An ICO spokesperson told GDR: “Data protection law enables organisations to share personal data when it is appropriate to do so. In a national emergency such as the covid-19 pandemic, sharing information between organisations can make a real difference to protecting vulnerable individuals.” 

When asked whether the watchdog was consulted on the notices beforehand, the spokesperson declined to comment further.

GDR also approached the Department of Health and Social Care for comment on whether the ICO or another body had been consulted on the notices beforehand; GDR also asked how data will be shared, and with whom – notably requesting clarity for Google, Palantir, Microsoft, and Amazon. A spokesperson declined multiple requests to comment, advising GDR that NHSX — the NHS unit responsible for developing policy and standards for technology, digital and data — would be best placed to answer the question, in spite of the Department name on the letters. NHSX did not respond to requests for comment. 
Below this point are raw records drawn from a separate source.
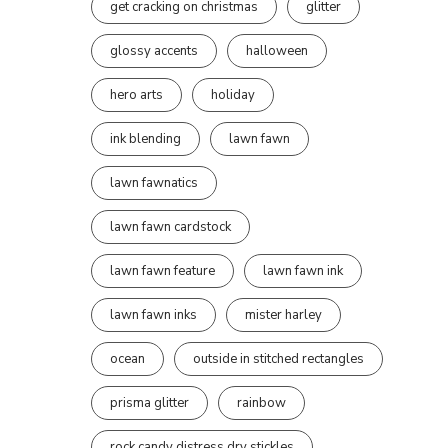
get cracking on christmas
glitter
glossy accents
halloween
hero arts
holiday
ink blending
lawn fawn
lawn fawnatics
lawn fawn cardstock
lawn fawn feature
lawn fawn ink
lawn fawn inks
mister harley
ocean
outside in stitched rectangles
prisma glitter
rainbow
rock candy distress dry stickles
Massey said that while the ICO has previously made clear that it believes the response to covid-19 should not be hampered by data protection laws, it has stressed that it is critical that personal data is still handled lawfully. 

“As we move from emergency reaction to more of a new normal … it is likely that the ICO … will focus once more on strong compliance and good data protection practices in all areas of operations. Organisations will need to be prepared for this.”